Николас Сальмерон после завтрака вернулся на миг, чтобы позвать меня из пантеона знаменитых испанцев в свою рабочую комнату, романтическое тайное убежище, гулкую пещеру пустынника в полуденном сонном Мадриде. Он надевает блузу каменотеса на фрак оратора, цвета флага посередке. Стол остался таким же, каким он его покинул, заваленный зубилами, штихелями, стамесками, угольниками. Камни, слова, древесина всех сортов, оттенков и размеров; заготовки слева, все отделанное, отшлифованное — справа; кубы, конусы, сферы; одно набело, другое начерно. И лучистые глаза философа (последний луч, нетерпеливость того, кто должен уйти, не досказав) смотрят на меня и вокруг меня, обволакивая мыслью, любовью, силой, кристаллизованными смертью в гранит и мрамор. Агатовые глаза с капелькой вечернего испанского солнца на их выпуклой чистоте. Глаза немыслимой черноты с розовыми отсветами в глубине, глаза почти осязаемые. Как лунные сумерки садов Ретиро в минуту короткого прощания.
Энрике Гранадос
Он вошел в махровом пальто, шотландском шарфе до ушей и с маленьким пледом в руке, выкатив глаза, два выпуклых, как у Сократа, полушария, пряча в азиатских усах детскую, добрейшую улыбку и перемежая смех ласковой речью, с легким каталонским акцентом. Сразу, забыв об окружающих, он отвел меня в угол и заговорил о моем «Платеро», который ему понравился, по его словам, своей сердечностью и несерьезностью.

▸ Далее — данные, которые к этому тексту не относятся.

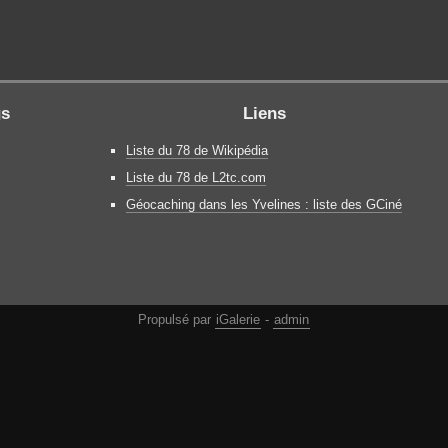
gs
Liens
Liste du 78 de Wikipédia
Liste du 78 de L2tc.com
Géocaching dans les Yvelines : liste des GCiné
Propulsé par
iGalerie
-
admin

Было это в Нью-Йорке в 1916 году. Снег и мрак, туннели улиц, колодцы какой-то бездонной шахты, где в подземной глубине мириады крохотных существ, и среди них мы, снуют, как микробы под микроскопом, мельтеша цветами и оттенками со всех концов света в странной мешанине какого-то слаженного разброда. Окна, витрины жизни и смерти, живая и мертвая натура и целые музеи витрин, картины всех художников со всего мира. И всюду, на улицах, в парках, в комнатах наслоение эпох и стилей, картины всего мира вплоть до самых диковинных. И мы, персонажи, покинувшие свои рамы, говорим сами с собой, как водится в Нью-Йорке, и гадаем, бежать или остаться.